If the shoe were on the other foot, I think we all know what the Republicans would have done.
The adults stepped up to keep the government open and they did it with great regret that these monsters had put them in that position. But they did it to spare the American people of the suffering the Republicans were prepared to inflict if they didn’t get their way. 91 Republicans voted against it anyway. There was no good reason at that point to do anything to help the GOP caucus resolve their internal differences.
This is part of a much bigger dynamic. Every time the Republicans get in office they blow up the budget, start wars, slash important programs and otherwise fuck everything up. Then the Democrats are called in to clean up their messes, they clean them up and then the Republicans come in and ride their success until they fuck everything up again. It’s happened over and over again.

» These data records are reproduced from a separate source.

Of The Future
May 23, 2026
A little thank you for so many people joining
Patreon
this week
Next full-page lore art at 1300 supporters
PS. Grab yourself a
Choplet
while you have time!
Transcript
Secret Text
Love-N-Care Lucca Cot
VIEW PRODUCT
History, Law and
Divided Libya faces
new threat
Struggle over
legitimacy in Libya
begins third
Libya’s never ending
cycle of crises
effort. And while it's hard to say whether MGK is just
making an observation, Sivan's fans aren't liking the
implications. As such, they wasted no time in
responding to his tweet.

A president has only limited control over the economy. And yet there has been a stark pattern in the United States for nearly a century. The economy has grown significantly faster under Democratic presidents than Republican ones.
It’s true about almost any major indicator: gross domestic product, employment, incomes, productivity, even stock prices. It’s true if you examine only the precise period when a president is in office, or instead assume that a president’s policies affect the economy only after a lag and don’t start his economic clock until months after he takes office. The gap “holds almost regardless of how you define success,” two economics professors at Princeton, Alan Blinder and Mark Watson, write. They describe it as “startlingly large.”
Annual GDP rate:
What, then, are the most plausible theories?

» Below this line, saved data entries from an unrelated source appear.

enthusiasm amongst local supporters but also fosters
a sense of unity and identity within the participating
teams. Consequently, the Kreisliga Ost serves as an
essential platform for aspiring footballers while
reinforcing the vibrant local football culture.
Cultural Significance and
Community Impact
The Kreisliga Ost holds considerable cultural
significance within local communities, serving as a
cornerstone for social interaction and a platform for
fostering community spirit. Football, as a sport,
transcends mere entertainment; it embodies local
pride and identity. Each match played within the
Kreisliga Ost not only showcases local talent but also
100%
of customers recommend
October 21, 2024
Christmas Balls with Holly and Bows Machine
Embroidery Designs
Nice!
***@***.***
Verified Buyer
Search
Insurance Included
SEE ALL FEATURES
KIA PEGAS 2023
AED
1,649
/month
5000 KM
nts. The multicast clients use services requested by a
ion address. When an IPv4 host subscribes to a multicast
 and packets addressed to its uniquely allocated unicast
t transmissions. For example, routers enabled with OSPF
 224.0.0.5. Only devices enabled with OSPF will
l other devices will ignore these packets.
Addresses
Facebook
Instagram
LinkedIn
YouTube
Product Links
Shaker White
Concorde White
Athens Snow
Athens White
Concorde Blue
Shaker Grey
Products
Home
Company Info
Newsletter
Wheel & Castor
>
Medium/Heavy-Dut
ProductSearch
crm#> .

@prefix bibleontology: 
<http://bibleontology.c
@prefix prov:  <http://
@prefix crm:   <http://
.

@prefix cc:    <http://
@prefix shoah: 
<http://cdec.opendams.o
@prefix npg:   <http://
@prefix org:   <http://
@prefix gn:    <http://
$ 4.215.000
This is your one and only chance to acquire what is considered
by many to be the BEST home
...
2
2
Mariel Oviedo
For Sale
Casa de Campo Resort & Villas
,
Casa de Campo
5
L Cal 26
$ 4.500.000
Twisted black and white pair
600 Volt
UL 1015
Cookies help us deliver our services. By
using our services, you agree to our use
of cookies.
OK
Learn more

First, it’s worth rejecting a few unlikely possibilities. Congressional control is not the answer. The pattern holds regardless of which party is running Congress. Deficit spending also doesn’t explain the gap: It is not the case that Democrats juice the economy by spending money and then leave Republicans to clean up the mess. Over the last four decades, in fact, Republican presidents have run up larger deficits than Democrats.
That leaves one broad possibility with a good amount of supporting evidence: Democrats have been more willing to heed economic and historical lessons about what policies actually strengthen the economy, while Republicans have often clung to theories that they want to believe — like the supposedly magical power of tax cuts and deregulation. Democrats, in short, have been more pragmatic.

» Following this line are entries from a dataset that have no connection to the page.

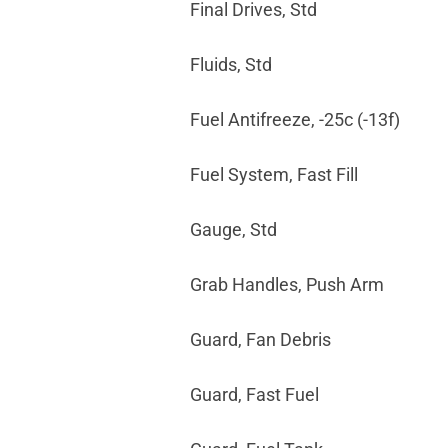
Final Drives, Std
Fluids, Std
Fuel Antifreeze, -25c (-13f)
Fuel System, Fast Fill
Gauge, Std
Grab Handles, Push Arm
Guard, Fan Debris
Guard, Fast Fuel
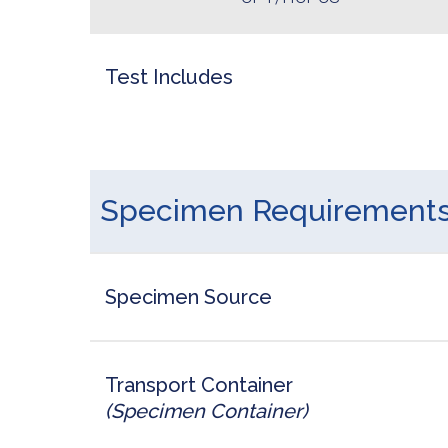
Test Includes
Specimen Requirement
Specimen Source
Transport Container
(Specimen Container)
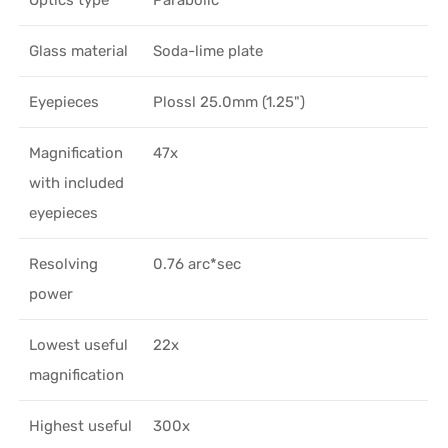
Glass material
Soda-lime plate
Eyepieces
Plossl 25.0mm (1.25")
Magnification
47x
with included
eyepieces
Resolving
0.76 arc*sec
power
Lowest useful
22x
magnification
Highest useful
300x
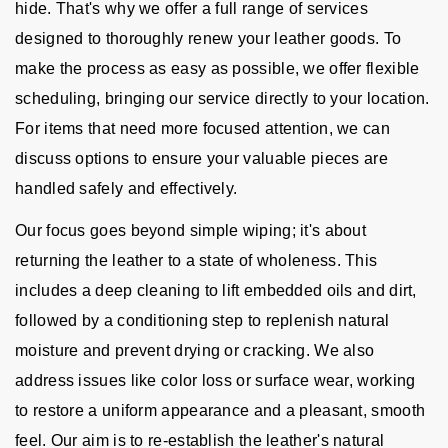
hide. That's why we offer a full range of services
designed to thoroughly renew your leather goods. To
make the process as easy as possible, we offer flexible
scheduling, bringing our service directly to your location.
For items that need more focused attention, we can
discuss options to ensure your valuable pieces are
handled safely and effectively.
Our focus goes beyond simple wiping; it's about
returning the leather to a state of wholeness. This
includes a deep cleaning to lift embedded oils and dirt,
followed by a conditioning step to replenish natural
moisture and prevent drying or cracking. We also
address issues like color loss or surface wear, working
to restore a uniform appearance and a pleasant, smooth
feel. Our aim is to re-establish the leather's natural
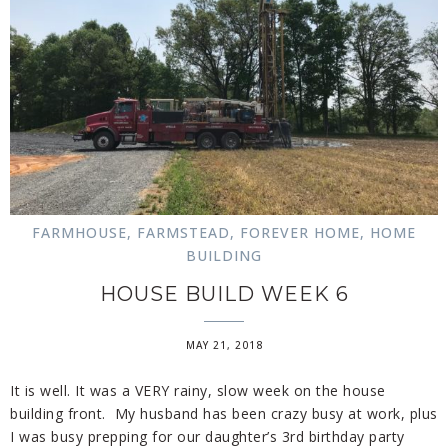
FARMHOUSE
,
FARMSTEAD
,
FOREVER HOME
,
HOME
BUILDING
HOUSE BUILD WEEK 6
MAY 21, 2018
It is well. It was a VERY rainy, slow week on the house
building front. My husband has been crazy busy at work, plus
I was busy prepping for our daughter’s 3rd birthday party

And yet for decades the Republicans have been seen as “the grownups” largely because of outdated hippie bashing left over from the 1960s. They have never been “grown-ups” at least not since Eisenhower’s time. They’ve been increasingly radical know-nothings dependent on grotesque grievances and racism to keep their voters happy and it’s been depressingly successful. But the news media’s insistence that because they insist on a formal dress code or pretend they go to church they are the mature adults has contributed largely to their ability to win elections.
If there is one bright spot in all this mess it’s that this myth may have finally been dispelled. No one can claim that the party of Donald Trump, Ted Cruz, Marjorie Taylor Greene and Matt Gaetz is the party of mature adults. They are nihilistic anarchists.